**Exercise prompt**
Show all lines of the entries in which the word "Created" is found.

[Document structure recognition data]
☆ ☆ ☆ ☆
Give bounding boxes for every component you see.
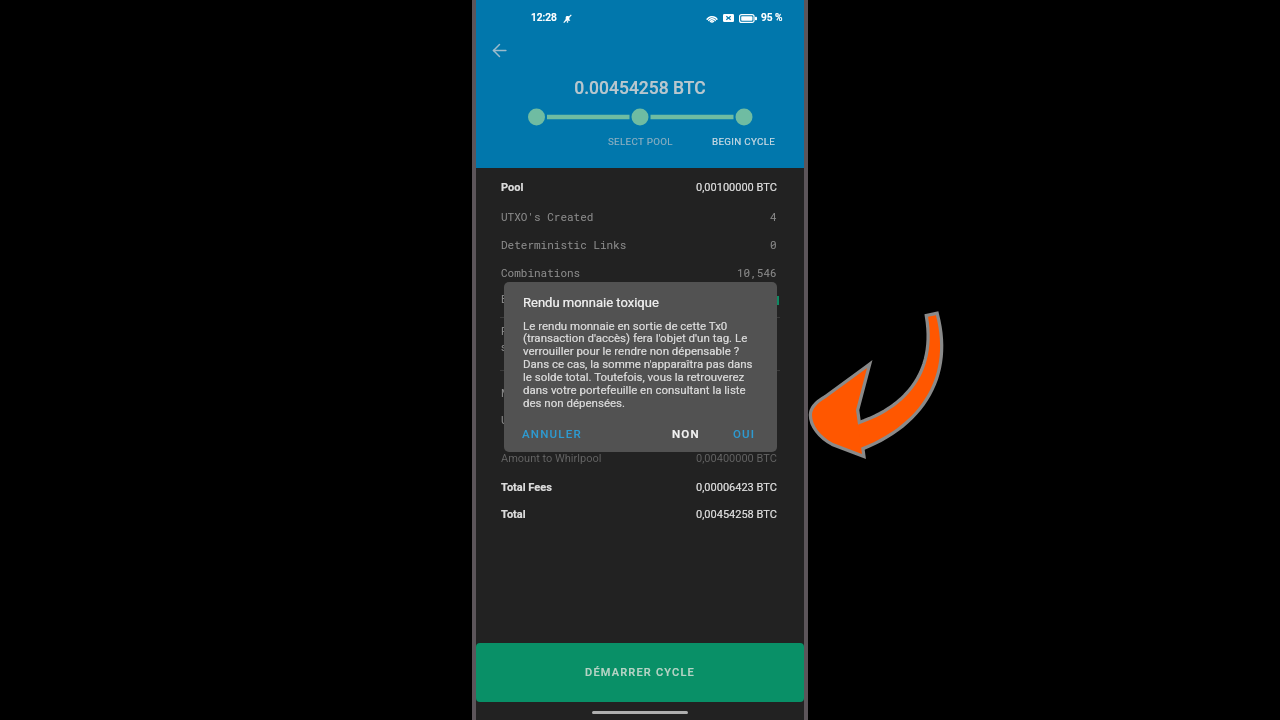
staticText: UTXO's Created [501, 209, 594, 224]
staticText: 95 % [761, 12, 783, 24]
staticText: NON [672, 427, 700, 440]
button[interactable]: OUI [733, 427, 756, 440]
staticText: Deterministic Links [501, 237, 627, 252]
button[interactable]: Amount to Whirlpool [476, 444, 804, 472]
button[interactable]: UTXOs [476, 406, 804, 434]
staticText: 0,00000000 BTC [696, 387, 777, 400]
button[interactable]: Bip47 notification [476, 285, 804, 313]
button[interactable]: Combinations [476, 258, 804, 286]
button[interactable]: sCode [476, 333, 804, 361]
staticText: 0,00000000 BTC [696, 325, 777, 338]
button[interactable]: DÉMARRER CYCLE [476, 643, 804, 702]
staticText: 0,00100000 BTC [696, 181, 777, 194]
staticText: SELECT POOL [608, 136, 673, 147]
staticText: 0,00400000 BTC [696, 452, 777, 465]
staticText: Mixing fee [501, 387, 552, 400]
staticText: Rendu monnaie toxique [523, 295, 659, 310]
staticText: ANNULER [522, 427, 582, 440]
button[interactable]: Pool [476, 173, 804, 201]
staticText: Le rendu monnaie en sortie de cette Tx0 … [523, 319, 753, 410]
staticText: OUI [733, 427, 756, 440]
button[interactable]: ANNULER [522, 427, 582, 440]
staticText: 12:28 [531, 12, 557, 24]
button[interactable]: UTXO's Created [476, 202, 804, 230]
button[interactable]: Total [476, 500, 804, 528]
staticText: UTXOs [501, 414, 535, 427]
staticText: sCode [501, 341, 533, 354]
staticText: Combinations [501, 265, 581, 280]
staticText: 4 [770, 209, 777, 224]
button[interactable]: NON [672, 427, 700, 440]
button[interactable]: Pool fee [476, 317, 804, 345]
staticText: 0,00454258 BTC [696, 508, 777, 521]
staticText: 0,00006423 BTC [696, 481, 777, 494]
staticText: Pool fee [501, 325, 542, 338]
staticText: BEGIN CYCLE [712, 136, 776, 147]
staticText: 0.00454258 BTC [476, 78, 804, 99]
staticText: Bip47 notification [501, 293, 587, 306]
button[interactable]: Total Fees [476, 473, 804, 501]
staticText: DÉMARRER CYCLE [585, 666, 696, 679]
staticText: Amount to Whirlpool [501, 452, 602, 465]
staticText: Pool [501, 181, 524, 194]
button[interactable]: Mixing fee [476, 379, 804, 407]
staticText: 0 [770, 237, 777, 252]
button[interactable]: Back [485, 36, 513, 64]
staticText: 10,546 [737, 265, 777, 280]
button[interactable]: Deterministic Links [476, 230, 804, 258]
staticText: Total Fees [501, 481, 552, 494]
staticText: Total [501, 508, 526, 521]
☆ ☆ ☆ ☆
**Reply to the task**
staticText: UTXO's Created [501, 209, 594, 224]
button[interactable]: UTXO's Created [476, 202, 804, 230]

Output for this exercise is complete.